Is My Handwriting That Bad?


Lyn and I just returned from our annual summer break. Totally unplugged. It was great!


I’ve shared with many of you how journaling is part of my regular routine. Helps me sort out my thoughts, and at times, while writing, there are moments of clarity, and, I daresay, even inspiration.


By no means an expectation, but may I suggest both the ideas to you – annual breaks and journaling. You might just be glad you did. 


So, while journaling this morning…All of a sudden I looked at my handwriting…pretty messy. When I can’t read my own, it’s not a good sign…I looked back at my handwriting while we were gone…pretty legible. Why the difference? I recognized this morning that, after being home less than twenty-four hours, HURRY has wiggled its way back in. In the past, you’ve read my recommendation of the book, The Ruthless Elimination of Hurry, by John Mark Comer. While I try and practice it, the elimination of hurry is a battle I continuously fight.

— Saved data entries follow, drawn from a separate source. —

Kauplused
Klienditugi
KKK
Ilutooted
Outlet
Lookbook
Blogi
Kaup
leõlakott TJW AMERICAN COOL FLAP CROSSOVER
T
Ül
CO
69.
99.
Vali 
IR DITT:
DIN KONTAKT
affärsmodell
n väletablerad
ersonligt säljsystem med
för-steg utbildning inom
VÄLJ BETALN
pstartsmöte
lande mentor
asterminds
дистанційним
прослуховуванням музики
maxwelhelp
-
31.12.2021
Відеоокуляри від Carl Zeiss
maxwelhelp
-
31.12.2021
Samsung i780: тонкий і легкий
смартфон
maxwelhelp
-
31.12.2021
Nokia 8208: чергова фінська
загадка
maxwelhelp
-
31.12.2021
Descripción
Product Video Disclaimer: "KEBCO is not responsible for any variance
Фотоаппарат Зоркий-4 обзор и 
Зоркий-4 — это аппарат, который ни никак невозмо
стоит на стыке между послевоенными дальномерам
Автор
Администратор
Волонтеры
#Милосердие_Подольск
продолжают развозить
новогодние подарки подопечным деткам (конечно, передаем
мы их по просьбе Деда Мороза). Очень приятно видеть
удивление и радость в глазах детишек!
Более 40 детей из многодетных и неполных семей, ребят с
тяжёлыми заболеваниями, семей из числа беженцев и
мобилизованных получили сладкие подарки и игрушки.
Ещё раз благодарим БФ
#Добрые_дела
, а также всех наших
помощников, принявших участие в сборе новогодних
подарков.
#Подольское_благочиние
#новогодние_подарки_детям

Now to inject a bit of positivity amidst my “habit” of regularly beating myself up, there was at least enough SELF-AWARENESS on my part to recognize my sloppy handwriting this morning. YAY!


So, now to my main reason for writing this edition of the blog: Here’s a question to ponder:


Is my SELF-AWARENESS on the rise?


A quotation regularly attributed to Socrates goes like this:


An unexamined life is not worth living.


What are your reactions to both the question and the words of Socrates?

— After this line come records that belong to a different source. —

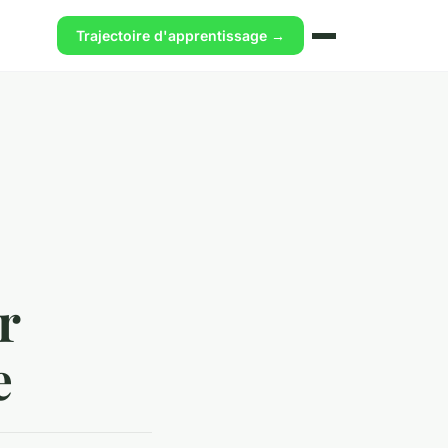
Trajectoire d'apprentissage →
r
e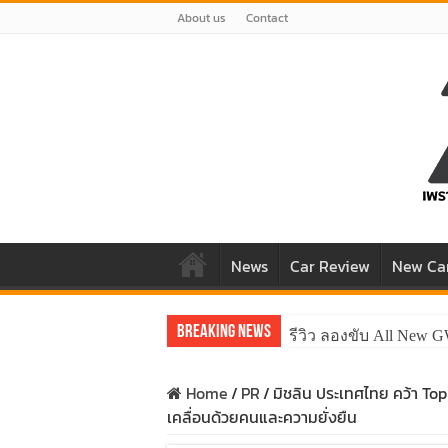
About us
Contact
News
Car Review
New Ca
Breaking News
รีวิว ลองขับ All New 
คาราวาน ISUZU 2.2 D
Home
/
PR
/
มิชลิน ประเทศไทย คว้า Top
เคลื่อนด้วยคนและความยั่งยืน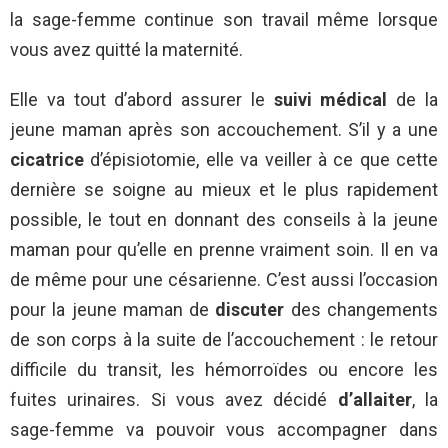
la sage-femme continue son travail même lorsque
vous avez quitté la maternité.
Elle va tout d’abord assurer le
suivi médical
de la
jeune maman après son accouchement. S’il y a une
cicatrice
d’épisiotomie, elle va veiller à ce que cette
dernière se soigne au mieux et le plus rapidement
possible, le tout en donnant des conseils à la jeune
maman pour qu’elle en prenne vraiment soin. Il en va
de même pour une césarienne. C’est aussi l’occasion
pour la jeune maman de
discuter
des changements
de son corps à la suite de l’accouchement : le retour
difficile du transit, les hémorroïdes ou encore les
fuites urinaires. Si vous avez décidé
d’allaiter
, la
sage-femme va pouvoir vous accompagner dans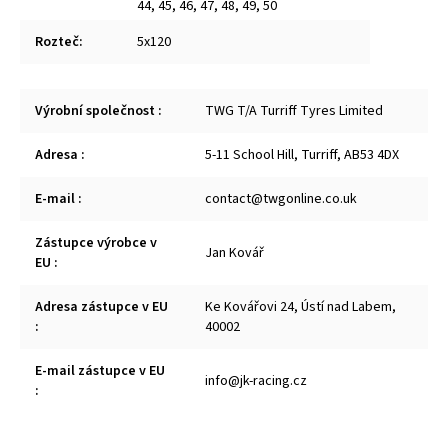
44
,
45
,
46
,
47
,
48
,
49
,
50
Rozteč
:
5x120
Výrobní společnost
:
TWG T/A Turriff Tyres Limited
Adresa
:
5-11 School Hill, Turriff, AB53 4DX
E-mail
:
contact@twgonline.co.uk
Zástupce výrobce v
Jan Kovář
EU
:
Adresa zástupce v EU
Ke Kovářovi 24, Ústí nad Labem,
:
40002
E-mail zástupce v EU
info@jk-racing.cz
:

Reactions…More journaling…I realized that I find myself regularly REACTING when I encounter


Reactionary Echo-Chambering…


What do I mean by that?


When I react to what I hear

and put that into the “chamber”

of what I already believe, I am practicing

reactionary echo-chambering.


Walking that path, I only perpetuate the “circus” that exists on social media platforms; in virtually every form of media we consume. How can we stop the madness? Let me throw out some ideas for your consideration:


  • Step off the Merry-Go-Round of Reactionary Echo-Chambering.
  • Pause…Take a few deep breaths…
  • Now, step to the balcony. (Thank you, Brene Brown, for this word picture. Things look different from the balcony.)
  • Ask, Where is this REACTION in me coming from? (Objectively analyze my reaction.)
  • See if it’s possible to DISCOVER COMMON GROUND with my enemy(ies).
  • Become Dutch! (Take “more ground” from the “sea” of discord.)


When I take time to practice what I’ve outlined above, I find I’m less stressed, maybe my journal handwriting improves, I eliminate some of the hurry from my life, and I’m a better version of myself, not just for myself, AND I would say, primarily for the people in my “world.” Isn’t that what I REALLY want?